The second non-riming couplet reveals the devotee’s even stronger sorrow for losing the grasp on his goal, because this time he thought he had actually “seized Thee.” Having such a strong thought thwarted causes great pain.
Fourth Couplet: Intense Longing
The speaker in sheer exhaustion and exasperation poses a question to his Divine Belovèd: “How long this hide-and-seek and play?” The striving devotee is getting really perplexed and talks to God as if He were a fellow human being.
Such God-intimacy reveals the devotee’s intense longing as well as the perfect faith that God can be known and perceived even more directly than a human friend ever could be.
The speaker then admits that his efforts in the world make him tired: “I’m weary with the toil of the day.” The worldly striving just to keep body and soul together are enough to make an individual weary.
However, this determined devotee adds the further effort to reach his spiritual goal of finding God. And when God does not seem to be cooperating, the devotee feels even more “weary.”

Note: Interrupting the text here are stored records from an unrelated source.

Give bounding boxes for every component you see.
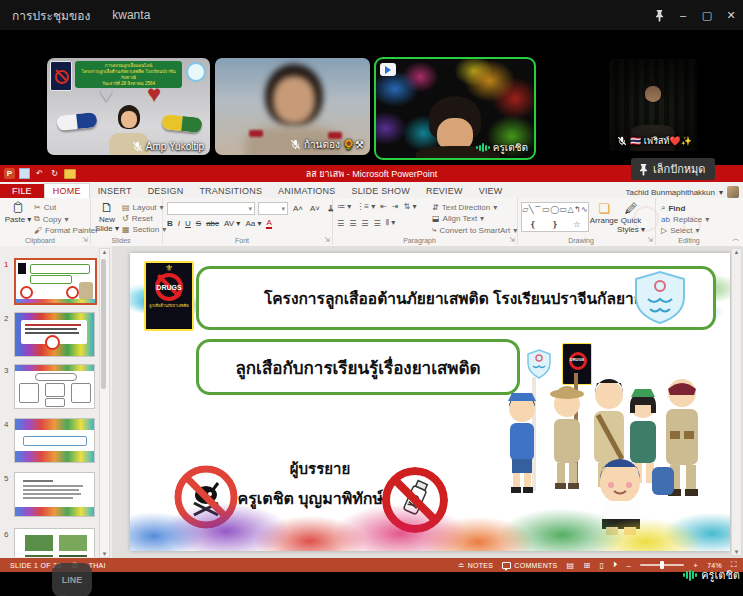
tab-transitions[interactable]: TRANSITIONS <box>191 184 270 198</box>
powerpoint-icon[interactable]: P <box>4 168 15 179</box>
character-spacing-button[interactable]: AV ▾ <box>224 219 240 228</box>
save-icon[interactable] <box>19 168 30 179</box>
slide-canvas[interactable]: ⚜ DRUGS ลูกเสือต้านภัยยาเสพติด โครงการลู… <box>130 253 730 551</box>
unpin-button[interactable]: เล็กปักหมุด <box>631 158 715 180</box>
tab-insert[interactable]: INSERT <box>90 184 140 198</box>
shrink-font-button[interactable]: A˅ <box>308 204 322 213</box>
copy-button[interactable]: ⧉Copy ▾ <box>34 214 98 224</box>
dialog-launcher-icon[interactable]: ⇲ <box>647 236 653 244</box>
tab-view[interactable]: VIEW <box>471 184 511 198</box>
tab-file[interactable]: FILE <box>0 184 44 198</box>
slide-thumbnail-3[interactable] <box>14 364 95 409</box>
align-center-button[interactable]: ☰ <box>349 219 356 228</box>
group-slides: 🗋︎ New Slide ▾ ▤Layout ▾ ↺Reset ▦Section… <box>90 198 163 245</box>
justify-button[interactable]: ☰ <box>374 219 381 228</box>
thumbnail-number: 1 <box>4 260 14 269</box>
slide-thumbnail-4[interactable] <box>14 418 95 463</box>
participant-tile-first[interactable]: 🇹🇭 เฟริสท์❤️✨ <box>609 59 697 151</box>
increase-indent-button[interactable]: ⇥ <box>392 202 399 211</box>
maximize-button[interactable]: ▢ <box>695 0 719 30</box>
drugs-logo-small <box>50 61 72 91</box>
notes-toggle[interactable]: ≐NOTES <box>458 561 494 570</box>
numbering-button[interactable]: ⋮≡ ▾ <box>356 202 375 211</box>
align-text-button[interactable]: ⬓Align Text ▾ <box>432 214 517 223</box>
quick-styles-button[interactable]: 🖉︎ Quick Styles ▾ <box>615 202 647 235</box>
section-button[interactable]: ▦Section ▾ <box>122 225 166 234</box>
zoom-out-icon[interactable]: – <box>626 561 631 570</box>
collapse-ribbon-icon[interactable]: ︿ <box>732 233 740 244</box>
dialog-launcher-icon[interactable]: ⇲ <box>82 236 88 244</box>
dialog-launcher-icon[interactable]: ⇲ <box>324 236 330 244</box>
italic-button[interactable]: I <box>178 219 180 228</box>
undo-icon[interactable]: ↶ <box>34 168 45 179</box>
open-folder-icon[interactable] <box>64 169 76 179</box>
participant-tile-kantong[interactable]: ก้านตอง 🌻⚒ <box>215 58 370 155</box>
slide-thumbnail-2[interactable] <box>14 312 95 357</box>
tab-animations[interactable]: ANIMATIONS <box>270 184 343 198</box>
slide-thumbnail-1[interactable] <box>14 258 97 305</box>
speaking-waveform-icon <box>476 143 490 152</box>
tab-slideshow[interactable]: SLIDE SHOW <box>343 184 418 198</box>
comments-toggle[interactable]: COMMENTS <box>502 562 557 569</box>
zoom-slider[interactable] <box>640 564 684 566</box>
thumbnail-number: 5 <box>4 474 14 483</box>
canvas-scrollbar[interactable]: ▲▼ <box>731 248 742 556</box>
quick-access-toolbar: P ↶ ↻ <box>4 168 76 179</box>
panel-scrollbar[interactable]: ▲▼ <box>99 248 110 558</box>
minimize-button[interactable]: – <box>671 0 695 30</box>
subscript-button[interactable]: abc <box>206 219 219 228</box>
underline-button[interactable]: U <box>185 219 191 228</box>
line-app-icon[interactable]: LINE <box>52 563 92 596</box>
bold-button[interactable]: B <box>167 219 173 228</box>
slide-thumbnail-6[interactable] <box>14 528 95 557</box>
grow-font-button[interactable]: A˄ <box>291 204 305 213</box>
paste-button[interactable]: 📋︎ Paste ▾ <box>4 201 32 225</box>
strikethrough-button[interactable]: S <box>196 219 201 228</box>
pin-icon[interactable] <box>647 0 671 30</box>
decrease-indent-button[interactable]: ⇤ <box>380 202 387 211</box>
group-paragraph: ≔ ▾ ⋮≡ ▾ ⇤ ⇥ ⇅ ▾ ☰ ☰ ☰ ☰ ⫴ ▾ ⇵Text Direc… <box>332 198 518 245</box>
cut-button[interactable]: ✂Cut <box>34 203 98 212</box>
group-label: Editing <box>655 237 723 244</box>
shapes-gallery[interactable]: ▱╲⌒▭◯▭ △↰∿❴❵☆ <box>521 202 589 232</box>
change-case-button[interactable]: Aa ▾ <box>245 219 261 228</box>
columns-button[interactable]: ⫴ ▾ <box>386 218 396 228</box>
normal-view-icon[interactable]: ▤ <box>567 561 575 570</box>
meeting-title: การประชุมของ <box>12 6 90 25</box>
account-avatar <box>727 186 739 198</box>
slideshow-icon[interactable]: ⏵ <box>613 560 617 570</box>
redo-icon[interactable]: ↻ <box>49 168 60 179</box>
new-slide-button[interactable]: 🗋︎ New Slide ▾ <box>92 201 122 234</box>
heart-decoration: ♥ <box>147 80 161 108</box>
font-name-select[interactable]: ▾ <box>167 202 255 215</box>
replace-button[interactable]: abReplace ▾ <box>661 215 709 224</box>
dialog-launcher-icon[interactable]: ⇲ <box>509 236 515 244</box>
tab-home[interactable]: HOME <box>44 183 90 198</box>
align-right-button[interactable]: ☰ <box>361 219 368 228</box>
no-drugs-icon: DRUGS <box>155 273 183 301</box>
slide-thumbnail-5[interactable] <box>14 472 95 517</box>
select-button[interactable]: ▷Select ▾ <box>661 226 709 235</box>
reading-view-icon[interactable]: ▯ <box>599 561 604 570</box>
group-clipboard: 📋︎ Paste ▾ ✂Cut ⧉Copy ▾ 🖌︎Format Painter… <box>0 198 91 245</box>
tab-review[interactable]: REVIEW <box>418 184 471 198</box>
slide-sorter-icon[interactable]: ⊞ <box>583 561 590 570</box>
bullets-button[interactable]: ≔ ▾ <box>337 202 351 211</box>
convert-smartart-button[interactable]: ⤷Convert to SmartArt ▾ <box>432 225 517 235</box>
account-menu[interactable]: Tachid Bunmaphithakkun▾ <box>626 186 743 198</box>
participant-tile-krutechit-active[interactable]: ครูเตชิต <box>374 57 536 160</box>
text-direction-button[interactable]: ⇵Text Direction ▾ <box>432 203 517 212</box>
participant-tile-amp[interactable]: การอบรมลูกเสือออนไลน์ โครงการลูกเสือต้าน… <box>47 58 210 155</box>
ribbon: 📋︎ Paste ▾ ✂Cut ⧉Copy ▾ 🖌︎Format Painter… <box>0 198 743 247</box>
font-size-select[interactable]: ▾ <box>258 202 288 215</box>
layout-button[interactable]: ▤Layout ▾ <box>122 203 166 212</box>
font-color-button[interactable]: A <box>266 218 271 229</box>
find-button[interactable]: ⌕Find <box>661 203 709 213</box>
align-left-button[interactable]: ☰ <box>337 219 344 228</box>
tab-design[interactable]: DESIGN <box>140 184 192 198</box>
group-font: ▾ ▾ A˄ A˅ 🧹︎ B I U S abc AV ▾ Aa ▾ A Fon… <box>162 198 333 245</box>
close-button[interactable]: ✕ <box>719 0 743 30</box>
format-painter-button[interactable]: 🖌︎Format Painter <box>34 226 98 235</box>
line-spacing-button[interactable]: ⇅ ▾ <box>404 202 417 211</box>
reset-button[interactable]: ↺Reset <box>122 214 166 223</box>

Fifth Couplet: Playing Hide and Seek with God
The devotee reaches a turning point in the fifth couplet. Even though he has to contend with a situation not to his liking, he determines that he will continue.

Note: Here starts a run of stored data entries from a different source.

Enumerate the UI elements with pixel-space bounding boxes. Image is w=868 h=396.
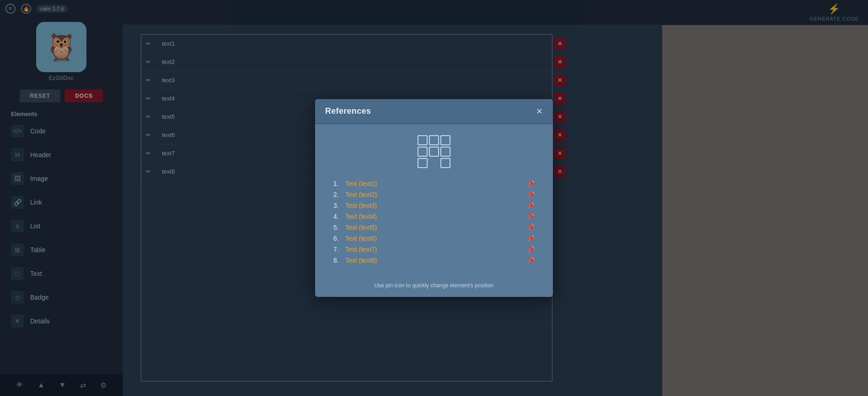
list-item: 7. Text (text7) 📌 <box>333 244 535 255</box>
ref-item-left-8: 8. Text (text8) <box>333 257 377 264</box>
ref-item-left-3: 3. Text (text3) <box>333 202 377 209</box>
list-item: 2. Text (text2) 📌 <box>333 189 535 200</box>
modal-title: References <box>325 106 371 116</box>
ref-link-2[interactable]: Text (text2) <box>345 191 377 198</box>
grid-cell-8 <box>429 158 439 168</box>
ref-num-4: 4. <box>333 213 343 220</box>
modal-body: 1. Text (text1) 📌 2. Text (text2) 📌 3. <box>315 124 553 277</box>
pin-icon-5[interactable]: 📌 <box>527 224 535 231</box>
references-modal: References ✕ 1. Text (text1) <box>315 99 553 297</box>
ref-link-3[interactable]: Text (text3) <box>345 202 377 209</box>
modal-overlay[interactable]: References ✕ 1. Text (text1) <box>0 0 868 396</box>
footer-hint: Use pin icon to quickly change element's… <box>374 282 493 289</box>
modal-header: References ✕ <box>315 99 553 124</box>
ref-num-2: 2. <box>333 191 343 198</box>
ref-num-3: 3. <box>333 202 343 209</box>
ref-num-1: 1. <box>333 180 343 187</box>
references-list: 1. Text (text1) 📌 2. Text (text2) 📌 3. <box>329 178 539 266</box>
pin-icon-7[interactable]: 📌 <box>527 246 535 253</box>
ref-link-4[interactable]: Text (text4) <box>345 213 377 220</box>
ref-num-7: 7. <box>333 246 343 253</box>
pin-icon-1[interactable]: 📌 <box>527 180 535 187</box>
grid-cell-7 <box>418 158 428 168</box>
grid-cell-2 <box>429 135 439 145</box>
ref-link-8[interactable]: Text (text8) <box>345 257 377 264</box>
grid-cell-4 <box>418 147 428 157</box>
grid-icon <box>418 135 450 168</box>
pin-icon-2[interactable]: 📌 <box>527 191 535 198</box>
grid-cell-9 <box>440 158 450 168</box>
list-item: 1. Text (text1) 📌 <box>333 178 535 189</box>
list-item: 3. Text (text3) 📌 <box>333 200 535 211</box>
list-item: 5. Text (text5) 📌 <box>333 222 535 233</box>
pin-icon-8[interactable]: 📌 <box>527 257 535 264</box>
ref-item-left-7: 7. Text (text7) <box>333 246 377 253</box>
pin-icon-6[interactable]: 📌 <box>527 235 535 242</box>
pin-icon-3[interactable]: 📌 <box>527 202 535 209</box>
ref-num-6: 6. <box>333 235 343 242</box>
modal-footer: Use pin icon to quickly change element's… <box>315 277 553 297</box>
ref-link-6[interactable]: Text (text6) <box>345 235 377 242</box>
ref-link-1[interactable]: Text (text1) <box>345 180 377 187</box>
ref-item-left-6: 6. Text (text6) <box>333 235 377 242</box>
grid-cell-1 <box>418 135 428 145</box>
ref-item-left-4: 4. Text (text4) <box>333 213 377 220</box>
list-item: 8. Text (text8) 📌 <box>333 255 535 266</box>
list-item: 4. Text (text4) 📌 <box>333 211 535 222</box>
ref-item-left-1: 1. Text (text1) <box>333 180 377 187</box>
grid-cell-3 <box>440 135 450 145</box>
ref-link-5[interactable]: Text (text5) <box>345 224 377 231</box>
grid-cell-6 <box>440 147 450 157</box>
ref-item-left-5: 5. Text (text5) <box>333 224 377 231</box>
list-item: 6. Text (text6) 📌 <box>333 233 535 244</box>
ref-num-5: 5. <box>333 224 343 231</box>
ref-link-7[interactable]: Text (text7) <box>345 246 377 253</box>
modal-close-button[interactable]: ✕ <box>536 107 543 116</box>
pin-icon-4[interactable]: 📌 <box>527 213 535 220</box>
ref-item-left-2: 2. Text (text2) <box>333 191 377 198</box>
ref-num-8: 8. <box>333 257 343 264</box>
grid-cell-5 <box>429 147 439 157</box>
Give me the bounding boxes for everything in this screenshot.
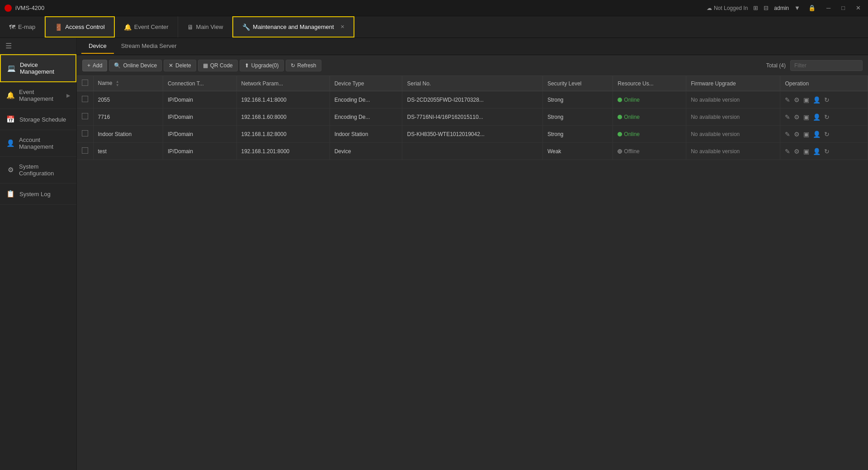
op-icons-2: ✎ ⚙ ▣ 👤 ↻ — [785, 131, 863, 138]
nav-item-event-center[interactable]: 🔔 Event Center — [115, 16, 178, 38]
row-checkbox-1[interactable] — [77, 108, 93, 126]
settings-icon-0[interactable]: ⚙ — [794, 96, 800, 103]
topnav: 🗺 E-map 🚪 Access Control 🔔 Event Center … — [0, 16, 868, 38]
table-row: test IP/Domain 192.168.1.201:8000 Device… — [77, 143, 868, 160]
sidebar-item-event-management[interactable]: 🔔 Event Management ▶ — [0, 82, 76, 109]
cell-name-2: Indoor Station — [93, 126, 163, 143]
filter-input[interactable] — [790, 60, 863, 71]
row-select-0[interactable] — [82, 96, 88, 102]
nav-item-access-control[interactable]: 🚪 Access Control — [45, 16, 114, 38]
event-center-icon: 🔔 — [124, 24, 132, 31]
cell-resource-0: Online — [613, 91, 686, 108]
hamburger-icon: ☰ — [5, 42, 12, 50]
edit-icon-0[interactable]: ✎ — [785, 96, 790, 103]
toolbar: + + Add Add 🔍 Online Device ✕ Delete ▦ Q… — [77, 55, 868, 76]
sidebar-label-system-log: System Log — [19, 191, 51, 197]
row-select-2[interactable] — [82, 130, 88, 136]
refresh-icon-2[interactable]: ↻ — [824, 131, 830, 138]
edit-icon-1[interactable]: ✎ — [785, 113, 790, 121]
titlebar-right: ☁ Not Logged In ⊞ ⊟ admin ▼ 🔒 ─ □ ✕ — [707, 4, 863, 12]
cell-operation-1: ✎ ⚙ ▣ 👤 ↻ — [780, 108, 868, 126]
name-sort[interactable]: ▲ ▼ — [116, 80, 119, 87]
header-checkbox[interactable] — [77, 76, 93, 91]
settings-icon-1[interactable]: ⚙ — [794, 113, 800, 121]
subtab-stream-media[interactable]: Stream Media Server — [114, 39, 184, 54]
settings-icon-2[interactable]: ⚙ — [794, 131, 800, 138]
table-row: 2055 IP/Domain 192.168.1.41:8000 Encodin… — [77, 91, 868, 108]
row-checkbox-3[interactable] — [77, 143, 93, 160]
settings-icon-3[interactable]: ⚙ — [794, 148, 800, 155]
row-checkbox-0[interactable] — [77, 91, 93, 108]
close-btn[interactable]: ✕ — [853, 4, 863, 12]
cell-serial-0: DS-2CD2055FWD-I20170328... — [402, 91, 542, 108]
subtab-device[interactable]: Device — [81, 39, 114, 54]
edit-icon-3[interactable]: ✎ — [785, 148, 790, 155]
nav-item-main-view[interactable]: 🖥 Main View — [178, 16, 233, 38]
monitor-icon[interactable]: ⊟ — [764, 5, 769, 11]
user-icon-0[interactable]: 👤 — [813, 96, 821, 103]
content-area: Device Stream Media Server + + Add Add 🔍… — [77, 38, 868, 470]
user-icon-1[interactable]: 👤 — [813, 113, 821, 121]
total-label: Total (4) — [766, 62, 786, 69]
cell-network-0: 192.168.1.41:8000 — [236, 91, 330, 108]
refresh-button[interactable]: ↻ Refresh — [286, 60, 321, 71]
status-dot-2 — [618, 132, 622, 136]
maximize-btn[interactable]: □ — [839, 4, 848, 12]
cell-connection-1: IP/Domain — [163, 108, 236, 126]
online-device-button[interactable]: 🔍 Online Device — [109, 60, 162, 71]
cell-resource-1: Online — [613, 108, 686, 126]
refresh-icon: ↻ — [291, 62, 295, 69]
qr-icon: ▦ — [203, 62, 208, 69]
minimize-btn[interactable]: ─ — [824, 4, 833, 12]
nav-item-emap[interactable]: 🗺 E-map — [0, 16, 45, 38]
add-icon: + — [87, 62, 90, 69]
resource-status-2: Online — [618, 131, 681, 137]
resource-status-0: Online — [618, 97, 681, 103]
app-title: iVMS-4200 — [15, 5, 44, 11]
edit-icon-2[interactable]: ✎ — [785, 131, 790, 138]
sidebar-item-account-management[interactable]: 👤 Account Management — [0, 130, 76, 157]
sidebar-item-system-configuration[interactable]: ⚙ System Configuration — [0, 157, 76, 183]
nav-item-maintenance[interactable]: 🔧 Maintenance and Management ✕ — [232, 16, 354, 38]
op-icons-0: ✎ ⚙ ▣ 👤 ↻ — [785, 96, 863, 103]
table-body: 2055 IP/Domain 192.168.1.41:8000 Encodin… — [77, 91, 868, 160]
grid-icon[interactable]: ⊞ — [753, 5, 758, 11]
row-select-3[interactable] — [82, 147, 88, 154]
remote-icon-3[interactable]: ▣ — [803, 148, 809, 155]
col-network: Network Param... — [236, 76, 330, 91]
delete-button[interactable]: ✕ Delete — [164, 60, 196, 71]
cell-device-type-3: Device — [330, 143, 402, 160]
select-all-checkbox[interactable] — [82, 80, 88, 86]
account-management-icon: 👤 — [6, 139, 14, 147]
admin-dropdown-icon[interactable]: ▼ — [794, 5, 800, 11]
search-icon: 🔍 — [114, 62, 121, 69]
add-button[interactable]: + + Add Add — [82, 60, 107, 71]
event-management-icon: 🔔 — [6, 91, 14, 99]
user-icon-3[interactable]: 👤 — [813, 148, 821, 155]
remote-icon-1[interactable]: ▣ — [803, 113, 809, 121]
system-configuration-icon: ⚙ — [6, 166, 14, 174]
remote-icon-0[interactable]: ▣ — [803, 96, 809, 103]
table-header-row: Name ▲ ▼ Connection T... Network Param..… — [77, 76, 868, 91]
sidebar: ☰ 💻 Device Management 🔔 Event Management… — [0, 38, 77, 470]
maintenance-close-icon[interactable]: ✕ — [340, 24, 344, 30]
user-icon-2[interactable]: 👤 — [813, 131, 821, 138]
status-dot-3 — [618, 149, 622, 154]
sidebar-item-storage-schedule[interactable]: 📅 Storage Schedule — [0, 109, 76, 130]
qr-code-button[interactable]: ▦ QR Code — [198, 60, 238, 71]
refresh-icon-1[interactable]: ↻ — [824, 113, 830, 121]
sidebar-toggle[interactable]: ☰ — [0, 38, 76, 54]
row-checkbox-2[interactable] — [77, 126, 93, 143]
device-management-icon: 💻 — [7, 64, 15, 72]
sidebar-item-device-management[interactable]: 💻 Device Management — [0, 54, 76, 82]
refresh-icon-0[interactable]: ↻ — [824, 96, 830, 103]
nav-label-access-control: Access Control — [65, 24, 104, 30]
upgrade-button[interactable]: ⬆ Upgrade(0) — [240, 60, 284, 71]
remote-icon-2[interactable]: ▣ — [803, 131, 809, 138]
row-select-1[interactable] — [82, 113, 88, 119]
lock-btn[interactable]: 🔒 — [806, 4, 818, 12]
admin-label[interactable]: admin — [774, 5, 789, 11]
cell-firmware-3: No available version — [686, 143, 780, 160]
refresh-icon-3[interactable]: ↻ — [824, 148, 830, 155]
sidebar-item-system-log[interactable]: 📋 System Log — [0, 183, 76, 205]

The demanding devotee will continue to “brook this game—evasion Thine.” He will put up with God’s playing hide and seek with him and enjoy even the “tiny flash of time” that he perceives occasionally.
Sixth Couplet: Freedom Worth Renewed Effort
And finally, the speaker’s determination is again emphasized because he knows that, “in the end,” the devotee will see “Thy face.”
And when the devotee has reached his spiritual goal, even if, at first, it is in fits and starts, his joy will double and his mind will be free. And that freedom will have been well worth all the effort and the failures that the devotee has had to endure.